Avec les organisations syndicales, Coop de France, qui regroupe près de 3.000 entreprises, s'est engagée à recruter 30.000 salariés de moins de 30 ans et 4.500 de 50 ans et plus dans les trois prochaines années si le secteur obtenait des allègements, a indiqué jeudi son président Philippe Mangin.

"35.000 emplois, il n'y a pas beaucoup de secteurs en France qui peuvent le faire : or nous avons des carnets de commande pleins mais le secteur produit moins, dans toutes les filières, parce que nous ne sommes pas en état de résister à nos concurrents, même européens", martèle-t-il en citant l'Allemagne et les Pays-Bas.

Être éligibles au Crédit d'impôt

Les coopératives agricoles ont demandé à être éligibles au Crédit d'impôt compétitivité emploi (CICE) "mais on attend toujours la réponse de Bercy" : la demande fait l'objet de "navettes avec Bruxelles mais n'est toujours pas validée" selon M. Mangin, qui dit "s'interroger" sur la pugnacité du ministère des Finances.

Ce dispositif qui vise à réduire le coût du travail sur les salaires allant jusqu'à 2,5 Smic concernerait nombre des salariés des coopératives estime-t-il : "Ces 35.000 emplois ne pourront être traduits que si le CICE peut nous être appliqué: ce n'est pas une menace, c'est comme ça".

 Ecotaxe : un handicap pour les circuits courts

 Le secteur s'inquiète également  de l'entrée en vigueur de l'écotaxe (repoussée au 1er janvier), payée pour les poids lourds qui emprunte des routes non payantes et  qui introduit "des distorsions d'une région à l'autre et avec l'étranger", souligne-t-il: "la taxe va handicaper l'économie territoriale et les circuits courts plus que le camion qui fait Rotterdam-Barcelone" juge M. Mangin.

Il cite le cas des aliments pour le bétail, "taxés six fois tout au long de la chaîne" du champ au distributeur, "contre une fois seulement au pied du bateau pour ceux importés".

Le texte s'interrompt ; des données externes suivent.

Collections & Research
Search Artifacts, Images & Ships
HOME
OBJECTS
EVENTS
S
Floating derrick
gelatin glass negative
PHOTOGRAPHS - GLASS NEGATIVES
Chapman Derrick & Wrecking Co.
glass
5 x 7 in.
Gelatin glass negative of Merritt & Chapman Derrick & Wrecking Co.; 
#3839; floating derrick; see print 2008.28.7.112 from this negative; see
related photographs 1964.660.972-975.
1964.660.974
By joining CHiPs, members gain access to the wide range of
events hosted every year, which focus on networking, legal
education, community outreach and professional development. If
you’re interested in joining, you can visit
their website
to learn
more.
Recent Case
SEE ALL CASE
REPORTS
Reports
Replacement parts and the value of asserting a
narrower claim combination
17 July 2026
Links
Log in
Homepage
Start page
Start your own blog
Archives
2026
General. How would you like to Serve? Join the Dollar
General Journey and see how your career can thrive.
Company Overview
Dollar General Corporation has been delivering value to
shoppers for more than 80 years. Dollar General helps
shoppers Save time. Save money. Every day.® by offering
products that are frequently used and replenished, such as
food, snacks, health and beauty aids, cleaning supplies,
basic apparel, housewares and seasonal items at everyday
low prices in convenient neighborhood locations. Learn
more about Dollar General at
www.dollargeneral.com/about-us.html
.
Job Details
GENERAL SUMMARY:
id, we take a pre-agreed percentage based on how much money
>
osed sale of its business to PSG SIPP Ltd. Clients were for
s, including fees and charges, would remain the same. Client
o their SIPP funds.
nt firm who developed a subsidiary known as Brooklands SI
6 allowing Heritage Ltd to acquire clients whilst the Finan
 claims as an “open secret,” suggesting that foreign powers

Aussi, à la veille de la Conférence environnementale (vendredi et samedi) le président de Coop de France dit craindre "de nouvelles mesures fiscales" et "qu'on ne retombe dans le réglementaire et le contraignant".  "Nous n'accepterons aucune nouvelle mesure fiscale sans suppression d'une ou deux autres en compensation" prévient-il. "Dans de nombreuses coopératives, des DRH en ont sous le pied" en termes de commandes et donc d'emplois, indique M. Mangin. "Mais ils veulent des assurances".